= Luis Sales =

Spanish missionary (1745–1807)

Luis Sales (1745–1807) served as a Dominican missionary in Baja California, Mexico, between 1773 and 1790. He is most notable for three long letters in which he described the history of the peninsula and the lifeways of the native peoples in its northwestern region.

==Life==
Sales was born in Valencia, Spain in 1745. He was with the initial group of Dominican missionaries who took over responsibility for the Baja California missions in 1773 from the Franciscans, who in turn had replaced the expelled Jesuits in 1768. Sales apparently served at the missions of El Rosario, San Vicente, and San Miguel. In 1790 he received permission to return to Valencia where he died in 1807.

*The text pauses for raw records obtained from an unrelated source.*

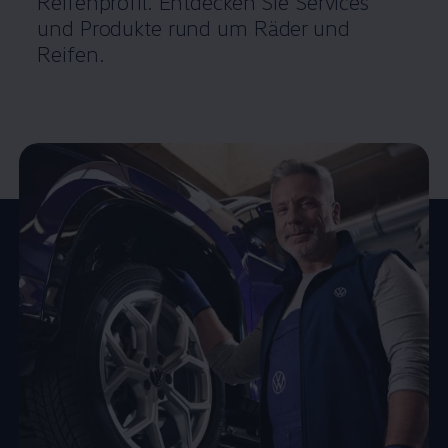
Reifenprofil. Entdecken Sie Services
und Produkte rund um Räder und
Reifen.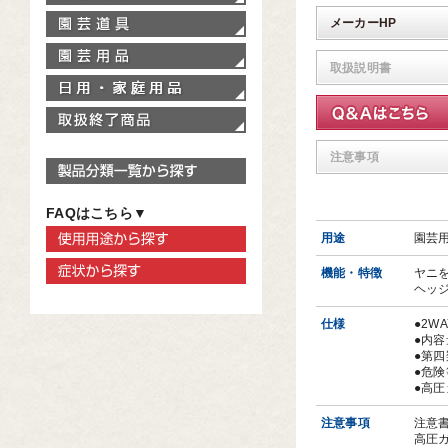
園芸道具
メーカーHP
園芸用品
取扱説明書
家庭用品
取扱終了商品
注意事項
製品分類一覧から探す
FAQはこちら▼
使用用途から探す
用途
園芸
症状から探す
機能・特徴
ヤニ
ヘッ
仕様
●2W
●内容
●第四
●危険
●高圧
注意事項
注意
高圧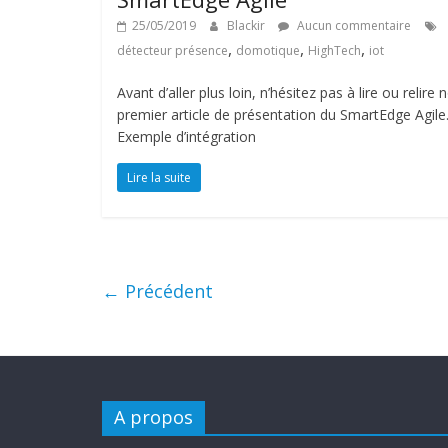
25/05/2019
Blackir
Aucun commentaire
,
,
,
détecteur présence
domotique
HighTech
iot
Avant d’aller plus loin, n’hésitez pas à lire ou relire 
premier article de présentation du SmartEdge Agile
Exemple d’intégration
Lire la suite
← Précédent
A propos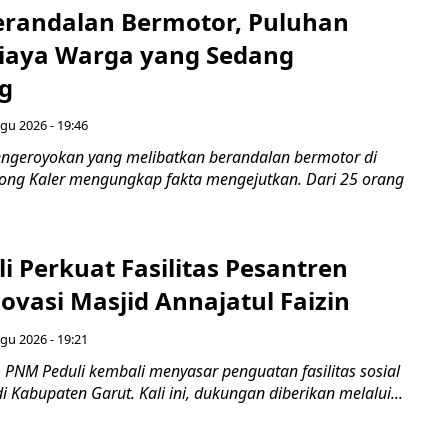
randalan Bermotor, Puluhan
niaya Warga yang Sedang
g
gu 2026 - 19:46
ngeroyokan yang melibatkan berandalan bermotor di
ng Kaler mengungkap fakta mengejutkan. Dari 25 orang
 Perkuat Fasilitas Pesantren
vasi Masjid Annajatul Faizin
gu 2026 - 19:21
PNM Peduli kembali menyasar penguatan fasilitas sosial
Kabupaten Garut. Kali ini, dukungan diberikan melalui...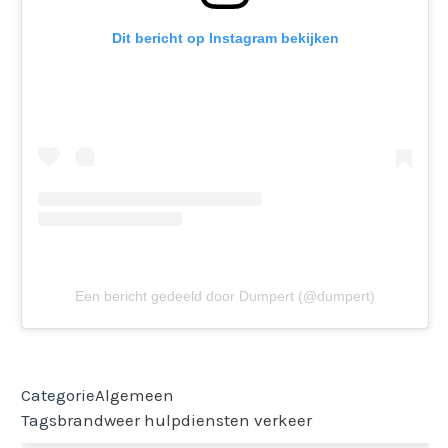
Dit bericht op Instagram bekijken
Een bericht gedeeld door Dumpert (@dumpert)
Categorie
Algemeen
Tags
brandweer
hulpdiensten
verkeer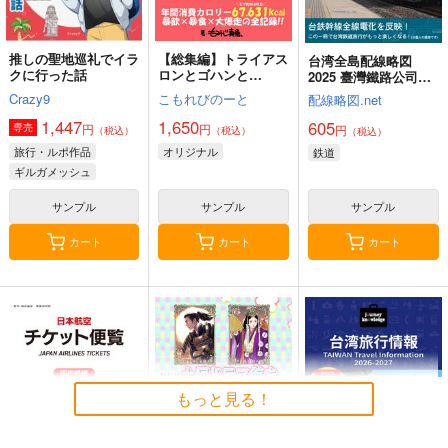
推しの聖地巡礼でイラ
【総集編】トライアス
台湾全島配線略図
クに行った話
ロンとゴハンと
2025 臺灣鐵路公司・
私。-2025春夏秋冬-
臺灣高鐵・阿里山森林
Crazy9
こもれびのーと
配線略図.net
鐵路
1,447
1,650
605
円
円
専売
円
（税込）
（税込）
（税込）
旅行・ルポ作品
オリジナル
鉄道
ギルガメッシュ
サンプル
サンプル
サンプル
カート
カート
カート
もっと見る！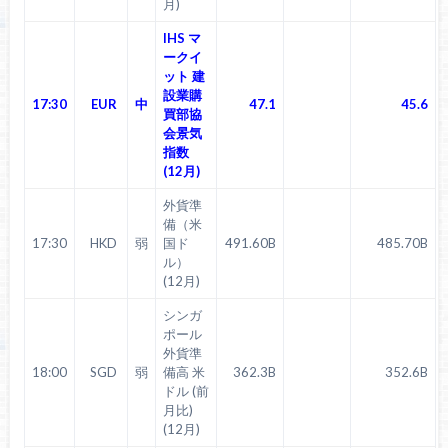
月)
IHS マ
ークイ
ット 建
設業購
17:30
EUR
中
47.1
45.6
買部協
会景気
指数
(12月)
外貨準
備（米
17:30
HKD
弱
国ド
491.60B
485.70B
ル）
(12月)
シンガ
ポール
外貨準
18:00
SGD
弱
備高 米
362.3B
352.6B
ドル (前
月比)
(12月)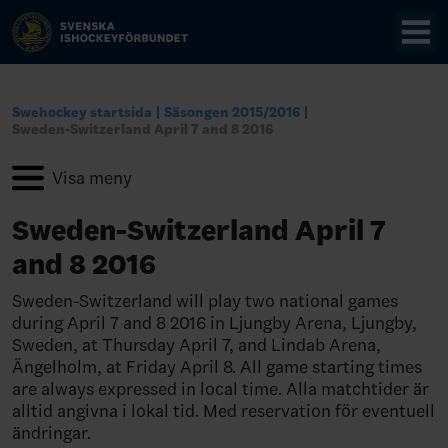
Swehockey startsida
Säsongen 2015/2016
Sweden-Switzerland April 7 and 8 2016
Sweden-Switzerland April 7
and 8 2016
Sweden-Switzerland will play two national games
during April 7 and 8 2016 in Ljungby Arena, Ljungby,
Sweden, at Thursday April 7, and Lindab Arena,
Ängelholm, at Friday April 8. All game starting times
are always expressed in local time. Alla matchtider är
alltid angivna i lokal tid. Med reservation för eventuell
ändringar.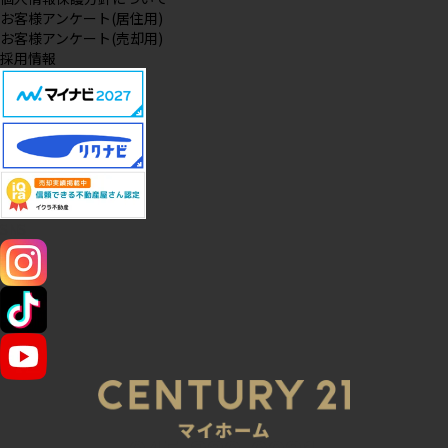
お客様アンケート(居住用)
お客様アンケート(売却用)
採用情報
SNS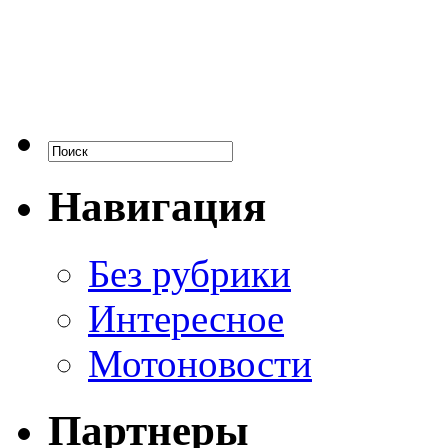
Навигация
Без рубрики
Интересное
Мотоновости
Партнеры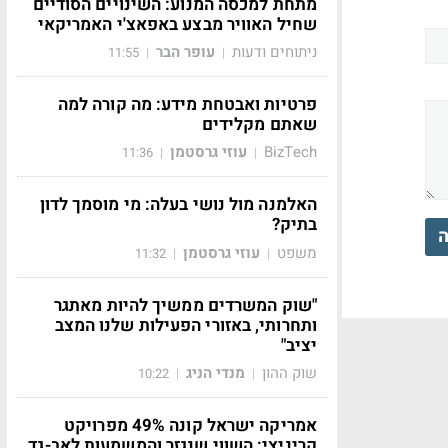
מתחת למכסה המנוע: השינויים הסודיים
שחיל האוויר מבצע באפאצ'י האמריקאי
ניתוחים ודעות
עופר הבר
11:55
|
|
פרטיות ואבטחת מידע: מה קורה למה
שאתם מקלידים
BizTech
עוזי גרסטמן
11:36
|
|
האלמנה מול נושי בעלה: מי מוסמך לדון
בתיק?
ה
משפט
עוזי גרסטמן
11:32
|
|
"שוק המשרדים ממשיך להיות מאתגר
ותחרותי, באזורי הפעילות שלנו המצב
יציב"
שוק ההון
מנדי הניג
10:22
|
|
אמריקה ישראל קונה 49% מפרויקט
קריניצי: השווי שנגזר והמשמעות לאב-גד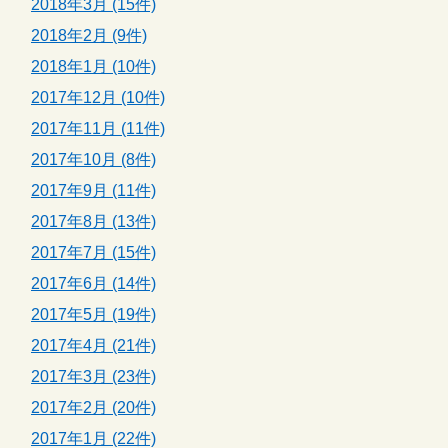
2018年3月 (15件)
2018年2月 (9件)
2018年1月 (10件)
2017年12月 (10件)
2017年11月 (11件)
2017年10月 (8件)
2017年9月 (11件)
2017年8月 (13件)
2017年7月 (15件)
2017年6月 (14件)
2017年5月 (19件)
2017年4月 (21件)
2017年3月 (23件)
2017年2月 (20件)
2017年1月 (22件)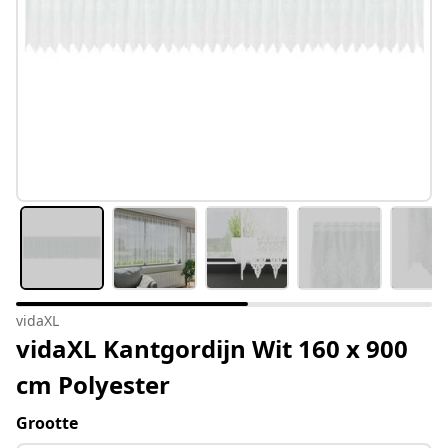
vidaXL
vidaXL Kantgordijn Wit 160 x 900
cm Polyester
Grootte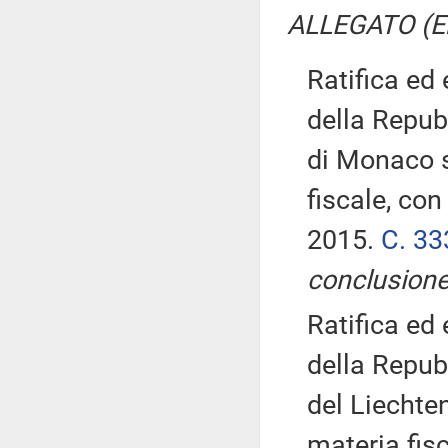
ALLEGATO (
Ratifica ed
della Repubb
di Monaco s
fiscale, con
2015.
C. 33
conclusione
Ratifica ed
della Repubb
del Liechte
materia fisc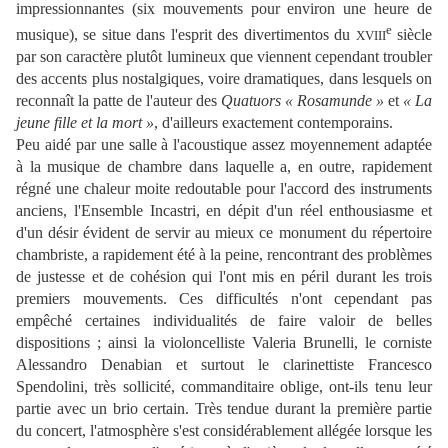
impressionnantes (six mouvements pour environ une heure de
e
musique), se situe dans l'esprit des divertimentos du
siècle
XVIII
par son caractère plutôt lumineux que viennent cependant troubler
des accents plus nostalgiques, voire dramatiques, dans lesquels on
reconnaît la patte de l'auteur des
Quatuors « Rosamunde »
et
« La
jeune fille et la mort »
, d'ailleurs exactement contemporains.
Peu aidé par une salle à l'acoustique assez moyennement adaptée
à la musique de chambre dans laquelle a, en outre, rapidement
régné une chaleur moite redoutable pour l'accord des instruments
anciens, l'Ensemble Incastri, en dépit d'un réel enthousiasme et
d'un désir évident de servir au mieux ce monument du répertoire
chambriste, a rapidement été à la peine, rencontrant des problèmes
de justesse et de cohésion qui l'ont mis en péril durant les trois
premiers mouvements. Ces difficultés n'ont cependant pas
empêché certaines individualités de faire valoir de belles
dispositions ; ainsi la violoncelliste Valeria Brunelli, le corniste
Alessandro Denabian et surtout le clarinettiste Francesco
Spendolini, très sollicité, commanditaire oblige, ont-ils tenu leur
partie avec un brio certain. Très tendue durant la première partie
du concert, l'atmosphère s'est considérablement allégée lorsque les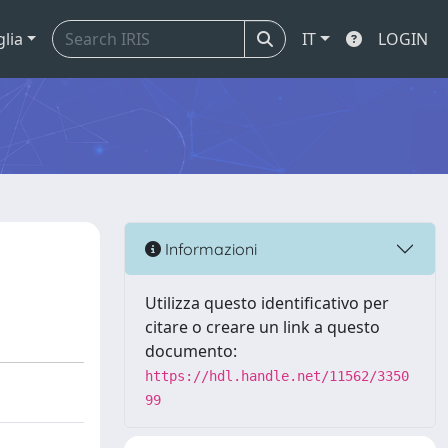
glia
IT
LOGIN
Informazioni
Utilizza questo identificativo per
citare o creare un link a questo
documento:
https://hdl.handle.net/11562/3350
99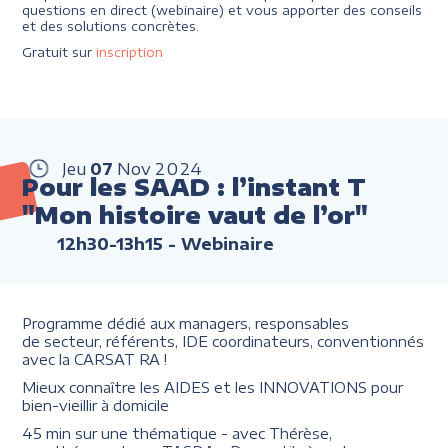
questions en direct (webinaire) et vous apporter des conseils
et des solutions concrètes.
Gratuit sur
inscription
Jeu
07
Nov
2024
Pour les SAAD : l’instant T
"Mon histoire vaut de l’or"
12h30-13h15
- Webinaire
Programme dédié aux managers, responsables
de secteur, référents, IDE coordinateurs, conventionnés
avec la CARSAT RA !
Mieux connaître les AIDES et les INNOVATIONS pour
bien-vieillir à domicile
45 min sur une thématique - avec Thérèse,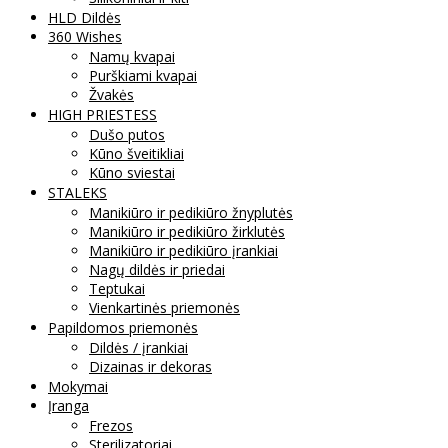
HLD Dildės
360 Wishes
Namų kvapai
Purškiami kvapai
Žvakės
HIGH PRIESTESS
Dušo putos
Kūno šveitikliai
Kūno sviestai
STALEKS
Manikiūro ir pedikiūro žnyplutės
Manikiūro ir pedikiūro žirklutės
Manikiūro ir pedikiūro įrankiai
Nagų dildės ir priedai
Teptukai
Vienkartinės priemonės
Papildomos priemonės
Dildės / įrankiai
Dizainas ir dekoras
Mokymai
Įranga
Frezos
Sterilizatoriai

Sales wrote three letters to an anonymous friend in Valencia while he was serving at San Miguel and during his voyage home. The first provided a brief geographical description of the peninsula and then discussed in detail the customs and character of the Indians on its northwestern frontier, particularly regarding the Kiliwa and Paipai. The second letter continued the discussion of ethnography and related the history of Spanish involvement, including a lengthy digression on the Nootka Crisis. The third letter discussed the Dominican role in Baja California.

Sales' view of the native peoples was often strongly negative, recalling the acerbity of the Jesuit Johann Jakob Baegert. However, Sales provided indispensable information about traditional subsistence activities, religion, and many other matters.